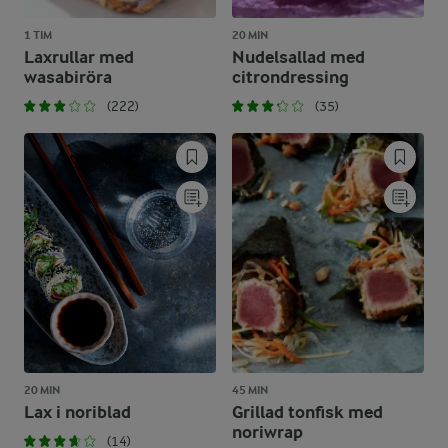
1 TIM
20 MIN
Laxrullar med
Nudelsallad med
wasabiröra
citrondressing
(222)
(35)
20 MIN
45 MIN
Lax i noriblad
Grillad tonfisk med
noriwrap
(14)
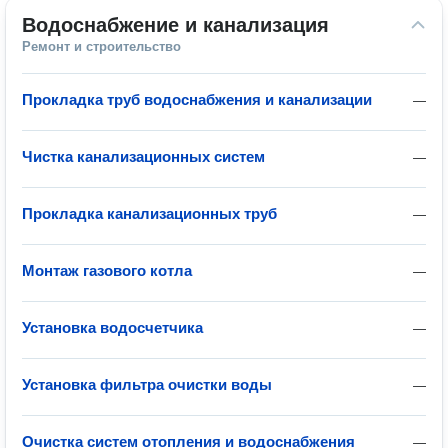
Водоснабжение и канализация
Ремонт и строительство
Прокладка труб водоснабжения и канализации
—
Чистка канализационных систем
—
Прокладка канализационных труб
—
Монтаж газового котла
—
Установка водосчетчика
—
Установка фильтра очистки воды
—
Очистка систем отопления и водоснабжения
—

*TASK TO CARRY OUT*:
Copy the records above exactly, omitting every picture.

*WRITTEN ANSWER*:
1 TIM
20 MIN
Laxrullar med
Nudelsallad med
wasabiröra
citrondressing
(222)
(35)
20 MIN
45 MIN
Lax i noriblad
Grillad tonfisk med
noriwrap
(14)
Водоснабжение и канализация
Ремонт и строительство
Прокладка труб водоснабжения и канализации
—
Чистка канализационных систем
—
Прокладка канализационных труб
—
Монтаж газового котла
—
Установка водосчетчика
—
Установка фильтра очистки воды
—
Очистка систем отопления и водоснабжения
—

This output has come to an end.